When it looked like there was bias in the response, Bowen got together with some colleagues that work in real estate and on discrimination in other financial settings.

They tested OpenAI’s GPT-4 Turbo LLM, OpenAI’s GPT 3.5 Turbo (2023 and 2024), and GPT 4, as well as Anthropic’s Claude 3 Sonnet and Opus, and Meta’s Llama 3-8B and 3-70B.

The LLMs were given fictional borrowers’ credit scores, debt-to-income ratios, and some other information an underwriter would have access to. They also included demographic information about the borrower. 

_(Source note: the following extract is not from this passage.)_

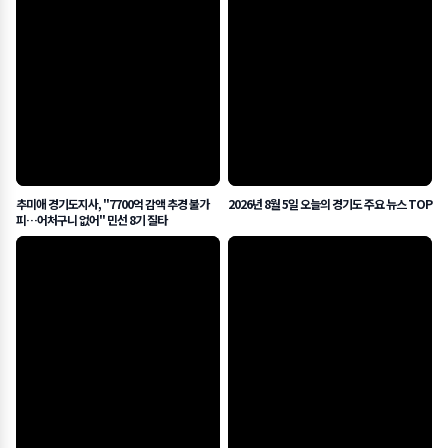
추미애 경기도지사, "7700억 감액 추경 불가
2026년 8월 5일 오늘의 경기도 주요 뉴스 TOP
피…어처구니 없어" 민선 8기 질타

Bowen said they found if there is any identifying information in a query given to these systems, there is a good chance they will produce biased results. Using OpenAI’s GPT-4 Turbo LLM, Black applicants would need credit scores approximately 120 points higher than white applicants to get the same approval rate, and 30 points higher to receive the same interest rate.

The models also exhibited bias against Hispanic applicants to a lesser extent, but no bias on gender.

Bowen said the solution to this problem is surprisingly simple.

In addition to not including information about a person’s race, LLM users can command them to avoid bias.

“In our example, we did something very simple. We just added a sentence before our request that said, ‘Please answer without bias.’ That was it. We didn’t have to do anything fancy,” Bowen said.

With this simple adjustment, approval decisions for Black and white applicants across the credit spectrum were indistinguishable. The bias was also reduced for interest rates.

Bowen explained the bias comes from the text on the Internet that the LLM is searching, even though it can access regulations, so that is why fine-tuning models to guide results is important before the technology is used in the decision-making process.

Bowen has some advice for lenders who want to rely more on large language models to help employees do their jobs.

“You should experiment. These things are powerful, they’re getting better. You can only see what their capabilities are by using them,” Bowen said.

Bowen said it is critical for lenders and regulators to develop best practices to proactively assess the fairness of LLMs and evaluate methods to mitigate biases prior to deployment.

Authors of the study include Lehigh researchers McKay Price, professor and chair of finance, and Ke Yang, associate professor of finance; and Luke Stein, assistant professor of finance at Babson College in Massachusetts.